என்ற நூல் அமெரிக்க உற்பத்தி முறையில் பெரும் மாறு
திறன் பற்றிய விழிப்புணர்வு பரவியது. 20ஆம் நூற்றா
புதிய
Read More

...

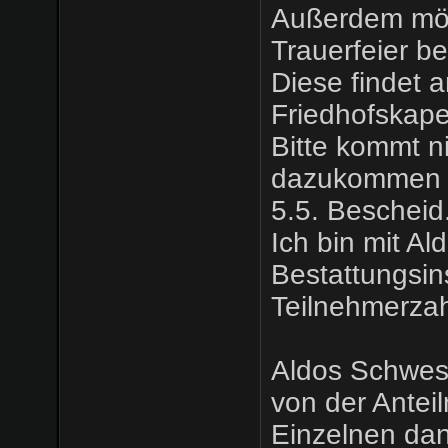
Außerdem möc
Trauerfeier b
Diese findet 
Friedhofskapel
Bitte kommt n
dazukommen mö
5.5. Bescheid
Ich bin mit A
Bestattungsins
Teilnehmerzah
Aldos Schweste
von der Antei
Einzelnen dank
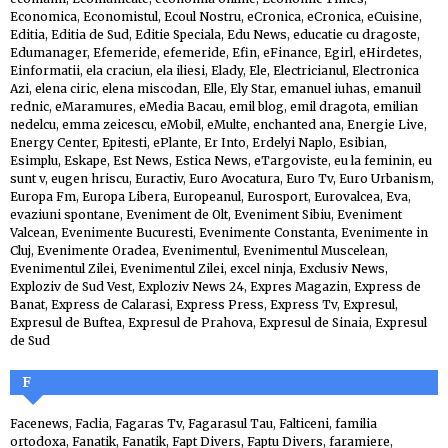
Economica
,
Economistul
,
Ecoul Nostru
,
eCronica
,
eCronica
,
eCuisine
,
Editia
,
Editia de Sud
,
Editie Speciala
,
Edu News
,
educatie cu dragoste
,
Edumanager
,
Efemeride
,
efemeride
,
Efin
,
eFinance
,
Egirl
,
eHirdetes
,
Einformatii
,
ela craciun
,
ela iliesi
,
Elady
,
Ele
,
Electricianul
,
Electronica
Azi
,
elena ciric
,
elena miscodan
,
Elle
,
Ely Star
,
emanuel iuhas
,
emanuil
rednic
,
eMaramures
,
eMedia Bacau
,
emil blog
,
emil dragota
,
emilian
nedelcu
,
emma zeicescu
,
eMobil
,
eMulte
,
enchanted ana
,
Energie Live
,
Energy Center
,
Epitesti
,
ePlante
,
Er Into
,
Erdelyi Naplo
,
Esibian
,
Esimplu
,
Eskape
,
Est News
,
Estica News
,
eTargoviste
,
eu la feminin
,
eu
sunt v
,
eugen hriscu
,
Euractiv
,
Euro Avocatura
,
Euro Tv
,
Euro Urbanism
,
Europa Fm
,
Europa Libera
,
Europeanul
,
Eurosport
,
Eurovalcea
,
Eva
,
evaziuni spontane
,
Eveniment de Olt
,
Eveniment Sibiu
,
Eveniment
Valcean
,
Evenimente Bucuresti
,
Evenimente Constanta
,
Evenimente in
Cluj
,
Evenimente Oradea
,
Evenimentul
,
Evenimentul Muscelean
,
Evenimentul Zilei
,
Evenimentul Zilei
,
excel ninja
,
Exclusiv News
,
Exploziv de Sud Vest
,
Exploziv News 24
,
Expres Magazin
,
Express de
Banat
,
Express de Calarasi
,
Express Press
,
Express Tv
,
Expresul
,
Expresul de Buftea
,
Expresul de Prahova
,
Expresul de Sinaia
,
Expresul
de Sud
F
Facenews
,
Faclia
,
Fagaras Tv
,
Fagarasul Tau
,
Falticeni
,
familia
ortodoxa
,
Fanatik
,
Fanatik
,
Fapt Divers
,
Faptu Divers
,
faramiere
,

§ TASK DESCRIPTION
Only lines containing the string "Express" are needed. Pull each of them out of the records above.

§ EXERCISE SOLUTION
Express de
Express de Calarasi
Express Press
Express Tv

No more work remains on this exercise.